Literature, in Elizabeth Samet’s curriculum, fosters a type of integral thinking to unmask false stories, learn analytic and narrative skills, trigger improvisation and creativity, prepare for life within or without the military structure. It is understandable that much of her chosen literature has the soldier in mind. How would critical thinking be advanced if her syllabus contained material about an army that sheds no blood?
Each side in a conflict has the goal of disarming the enemy. Conventional wisdom interprets this to mean overpowering the opponent by force. Loving our enemies may also be a way of disarming them. As a creative and long-established Christian principle, it is the theme of Jim Forest´s reflections on making peace.
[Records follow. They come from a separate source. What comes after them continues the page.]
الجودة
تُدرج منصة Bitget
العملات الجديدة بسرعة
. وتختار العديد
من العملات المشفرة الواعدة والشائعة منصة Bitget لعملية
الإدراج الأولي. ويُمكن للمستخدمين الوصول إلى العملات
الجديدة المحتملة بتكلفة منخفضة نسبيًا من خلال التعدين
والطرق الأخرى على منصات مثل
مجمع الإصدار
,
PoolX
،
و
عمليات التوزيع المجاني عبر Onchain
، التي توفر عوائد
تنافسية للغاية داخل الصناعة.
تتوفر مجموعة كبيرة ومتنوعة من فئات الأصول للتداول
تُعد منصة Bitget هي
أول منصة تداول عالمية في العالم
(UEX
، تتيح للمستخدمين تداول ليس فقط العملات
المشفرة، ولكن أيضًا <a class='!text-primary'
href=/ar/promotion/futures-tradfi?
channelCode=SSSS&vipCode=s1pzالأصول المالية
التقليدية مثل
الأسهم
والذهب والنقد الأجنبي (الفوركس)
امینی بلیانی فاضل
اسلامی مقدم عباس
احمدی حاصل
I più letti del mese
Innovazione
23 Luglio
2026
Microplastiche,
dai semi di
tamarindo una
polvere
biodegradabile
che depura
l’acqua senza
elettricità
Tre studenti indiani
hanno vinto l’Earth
In the Introduction to his book, Forest proposes loving our enemies as a worthwhile human goal. It involves a personal change in course and willingness to understand love and the enemy in different terms. Love is more than emotion or attraction; essentially it is action and responsibility for the well-being of another. An enemy can be a faceless opponent or one who incites fear by being different. The Oxford English Dictionary defines the enemy as “one that cherishes hatred, and who works to do ill to another.” Seen in that light, the author suggests that “the enemy of my enemy is me.” Differences may surely separate us, but Forest prefers to look at similarities and interdependence. He quotes what Thomas Merton wrote shortly before his untimely death: “What we have to recover is our original unity.”
While loving our enemies might be the hardest commandment, as the author affirms in the book’s subtitle, it is also the path to true humanity and inner freedom; hatred is a blockade, and hell is the inability to love.
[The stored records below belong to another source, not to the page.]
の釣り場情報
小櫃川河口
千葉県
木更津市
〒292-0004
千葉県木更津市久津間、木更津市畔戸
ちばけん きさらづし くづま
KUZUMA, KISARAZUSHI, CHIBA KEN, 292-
The author finds helpful advice about active love in Dostoevsky’s novel The Brothers Karamazov. On following one’s conscience, he cites Henry David Thoreau’s essay on civil disobedience. Well-known advocates for nonviolence—Dorothy Day, Thomas Merton, Martin Luther King Jr., Mohandas Gandhi—join the voices of peacemakers over the centuries, from early Christian writers and Orthodox saints to a sage Jewish rabbi and the valiant men and women who posed a serious nonviolent resistance to the Nazis in the Second World War. Forest’s nine practical disciplines of active love could enrich and challenge any military training manual.
It is safe to say that a strategy of preparing for war and peace in military terms will continue to be our conventional wisdom. Those killed in action, like many of Elizabeth Samet’s gifted students, will be remembered and mourned. Fortunately, others will propose making peace by resisting the enemy in a nonviolent manner. If they are Christian, their actions will reflect the oldest tradition, that of Clement of Alexandria’s “army that sheds no blood.” By doing so they will be affirming life, much as Jim Forest does by dedicating his book to his grandchildren, and by showing us in concrete terms how limited our conventional wisdom can be.